** Exercise objective **
Return each line of the entries that mentions the word "тогда".

** Dataset entries **
● ● ● ● ● ● ●
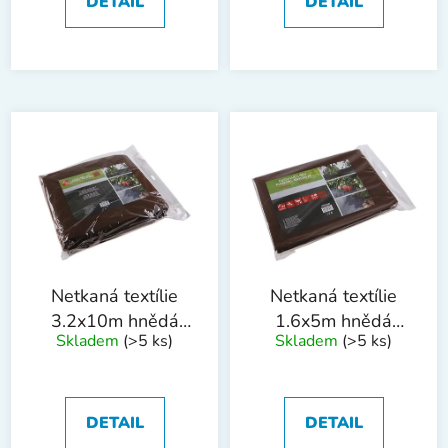
DETAIL
DETAIL
Netkaná textílie
Netkaná textílie
3.2x10m hnědá
1.6x5m hnědá
Skladem
(>5 ks)
Skladem
(>5 ks)
50g/m2
50g/m2
DETAIL
DETAIL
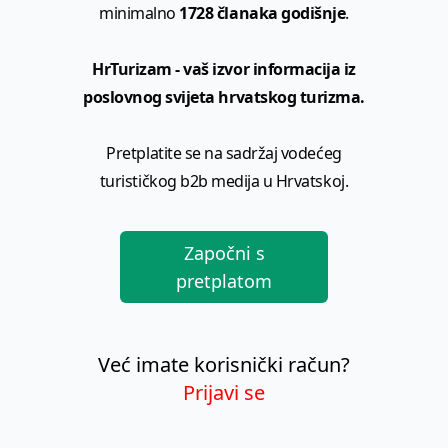
minimalno
1728 članaka godišnje
.
HrTurizam - vaš izvor informacija iz
poslovnog svijeta hrvatskog turizma.
Pretplatite se na sadržaj vodećeg
turističkog b2b medija u Hrvatskoj.
Započni s
pretplatom
Već imate korisnički račun?
Prijavi se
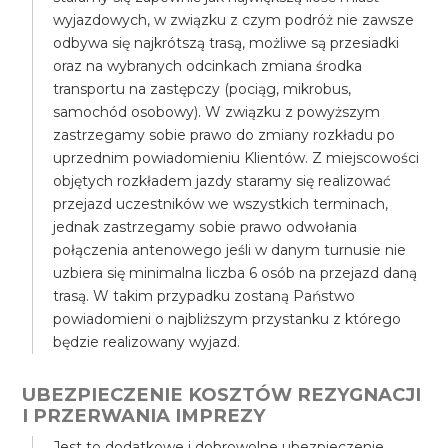
wyjazdowych, w związku z czym podróż nie zawsze
odbywa się najkrótszą trasą, możliwe są przesiadki
oraz na wybranych odcinkach zmiana środka
transportu na zastępczy (pociąg, mikrobus,
samochód osobowy). W związku z powyższym
zastrzegamy sobie prawo do zmiany rozkładu po
uprzednim powiadomieniu Klientów. Z miejscowości
objętych rozkładem jazdy staramy się realizować
przejazd uczestników we wszystkich terminach,
jednak zastrzegamy sobie prawo odwołania
połączenia antenowego jeśli w danym turnusie nie
uzbiera się minimalna liczba 6 osób na przejazd daną
trasą. W takim przypadku zostaną Państwo
powiadomieni o najbliższym przystanku z którego
będzie realizowany wyjazd.
UBEZPIECZENIE KOSZTÓW REZYGNACJI
I PRZERWANIA IMPREZY
Jest to dodatkowe i dobrowolne ubezpieczenie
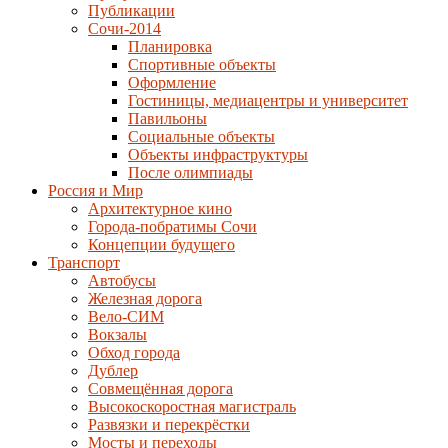
Публикации
Сочи-2014
Планировка
Спортивные объекты
Оформление
Гостиницы, медиацентры и университет
Павильоны
Социальные объекты
Объекты инфраструктуры
После олимпиады
Россия и Мир
Архитектурное кино
Города-побратимы Сочи
Концепции будущего
Транспорт
Автобусы
Железная дорога
Вело-СИМ
Вокзалы
Обход города
Дублер
Совмещённая дорога
Высокоскоростная магистраль
Развязки и перекрёстки
Мосты и переходы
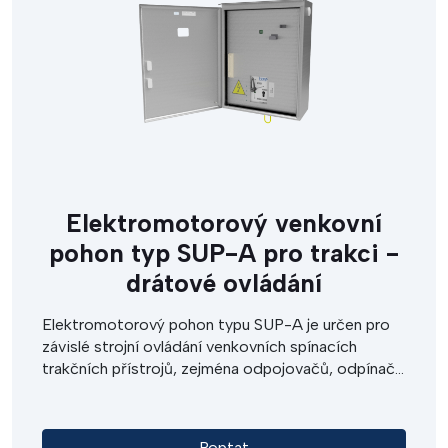
Elektromotorový venkovní
pohon typ SUP-A pro trakci -
drátové ovládání
Elektromotorový pohon typu SUP-A je určen pro
závislé strojní ovládání venkovních spínacích
trakčních přístrojů, zejména odpojovačů, odpínačů
a zemních spínačů VN. Lze jej použít pro místní,
dálkové i nouzové ovládání. Výstupní hnací
momenty pohonu zaručují spolehlivé ovládání
Poptat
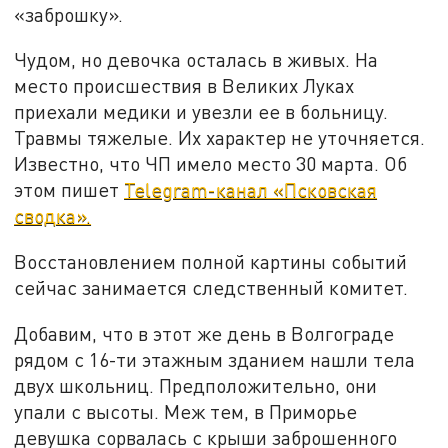
«заброшку».
Чудом, но девочка осталась в живых. На
место происшествия в Великих Луках
приехали медики и увезли ее в больницу.
Травмы тяжелые. Их характер не уточняется.
Известно, что ЧП имело место 30 марта. Об
этом пишет
Telegram-канал «Псковская
сводка».
Восстановлением полной картины событий
сейчас занимается следственный комитет.
Добавим, что в этот же день в Волгограде
рядом с 16-ти этажным зданием нашли тела
двух школьниц. Предположительно, они
упали с высоты. Меж тем, в Приморье
девушка сорвалась с крыши заброшенного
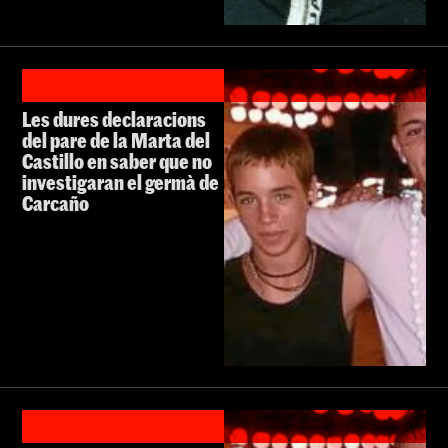
Les dures declaracions
del pare de la Marta del
Castillo en saber que no
investigaran el germà de
Carcaño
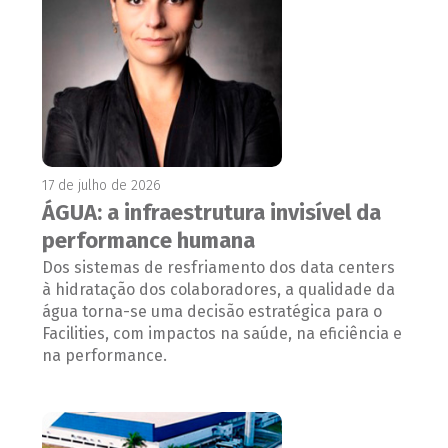
17 de julho de 2026
ÁGUA: a infraestrutura invisível da
performance humana
Dos sistemas de resfriamento dos data centers
à hidratação dos colaboradores, a qualidade da
água torna-se uma decisão estratégica para o
Facilities, com impactos na saúde, na eficiência e
na performance.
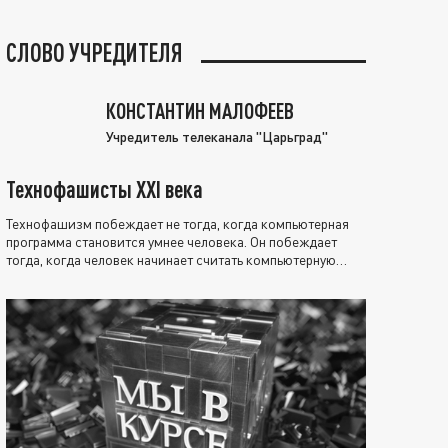
СЛОВО УЧРЕДИТЕЛЯ
КОНСТАНТИН МАЛОФЕЕВ
Учредитель телеканала "Царьград"
Технофашисты XXI века
Технофашизм побеждает не тогда, когда компьютерная
программа становится умнее человека. Он побеждает
тогда, когда человек начинает считать компьютерную
программу нравственно выше себя.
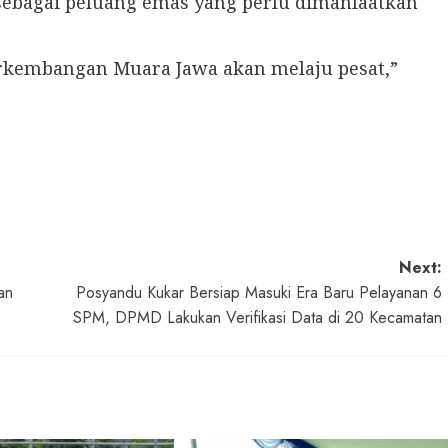
a sebagai peluang emas yang perlu dimanfaatkan
perkembangan Muara Jawa akan melaju pesat,”
Next:
an
Posyandu Kukar Bersiap Masuki Era Baru Pelayanan 6
SPM, DPMD Lakukan Verifikasi Data di 20 Kecamatan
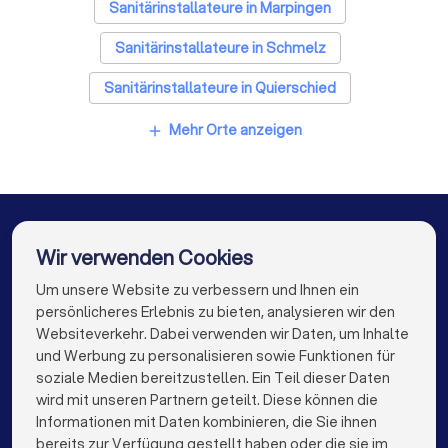
Fliesenleger in Eppelborn
Sanitärinstallateure in Marpingen
Fensterbauer in Eppelborn
Sanitärinstallateure in Schmelz
Bodenleger in Eppelborn
Sanitärinstallateure in Quierschied
Sanitärinstallateure in Friedrichsthal (Saarland)
Mehr Orte anzeigen
add
Sanitärinstallateure in Schiffweiler
Sanitärinstallateure in Saarwellingen
Sanitärinstallateure in Sulzbach/Saar
Wir verwenden Cookies
Sanitärinstallateure in Püttlingen
Um unsere Website zu verbessern und Ihnen ein
Die besten Unternehmen für Sie
persönlicheres Erlebnis zu bieten, analysieren wir den
Sanitärinstallateure in Berlin
Websiteverkehr. Dabei verwenden wir Daten, um Inhalte
info@trustlocal.de
und Werbung zu personalisieren sowie Funktionen für
Sanitärinstallateure in Hamburg
soziale Medien bereitzustellen. Ein Teil dieser Daten
wird mit unseren Partnern geteilt. Diese können die
Sanitärinstallateure in München
Informationen mit Daten kombinieren, die Sie ihnen
bereits zur Verfügung gestellt haben oder die sie im
Sanitärinstallateure in Köln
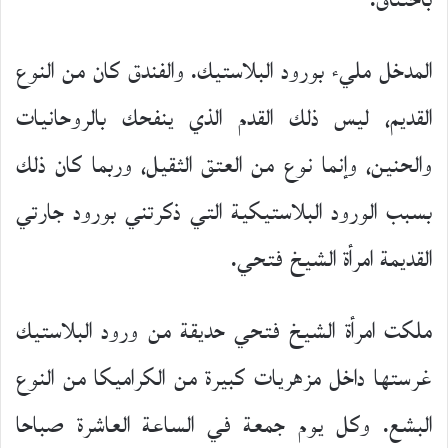
باختناق.
المدخل مليء بورود البلاستيك. والفندق كان من النوع
القديم، ليس ذلك القدم الذي ينفحك بالروحانيات
والحنين، وإنما نوع من العتق الثقيل، وربما كان ذلك
بسبب الورود البلاستيكية التي ذكرتني بورود جارتي
القديمة امرأة الشيخ فتحي.
ملكت امرأة الشيخ فتحي حديقة من ورود البلاستيك
غرستها داخل مزهريات كبيرة من الكراميكا من النوع
البشع. وكل يوم جمعة في الساعة العاشرة صباحا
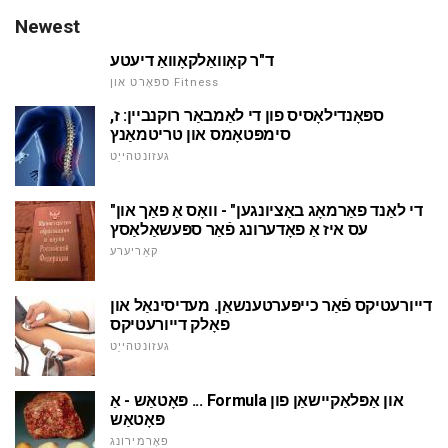
Newest
ד"ר קאָוואַלקאָוואַ דיעטע
ספּאָרט און Fitness
ספּאָנדילאָסיס פון די לאַמבאַר רוקנביין: ז,
סימפּטאָמס און טריטמאַנץ
געזונטהייַט
"די לאַנד פאַרמאָג באַציונגען" - וואָס אַ פאַך און
עס איז אַ פאָדערונג פֿאַר ספּעשאַלאַסץ
קאַריערע
דייורעטיקס פֿאַר כייפּערטענשאַן. מעדיסינאַל און
פאָלק דייורעטיקס
געזונטהייַט
פּאָטאַש - אַ ... Formula און אַפּלאַקיישאַן פון
פּאָטאַש
פאָרמירונג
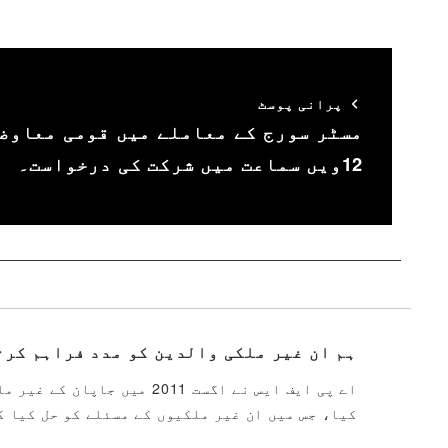
پرانی پوسٹ
مسٹر سورج کے معاملے میں قومی معاوضے
12ویں سماعت میں شرکت کی درخواست۔
ہم ان غیر ملکی والدین کو مدد فراہم کرت
اے پی ایف ایس نے اگست 011
کیا، جس میں ان غیر ملکیوں کے مسئلے کو حل کیا گ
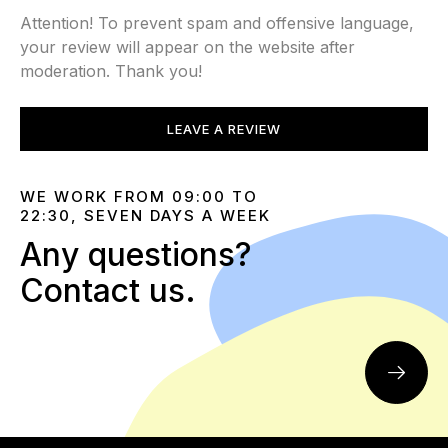
Attention! To prevent spam and offensive language,
your review will appear on the website after
moderation. Thank you!
LEAVE A REVIEW
WE WORK FROM 09:00 TO
22:30, SEVEN DAYS A WEEK
Any questions?
Contact us.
● ● ● ● ● ● ●
** Exercise response **
Технофашизм побеждает не тогда, когда компьютерная
тогда, когда человек начинает считать компьютерную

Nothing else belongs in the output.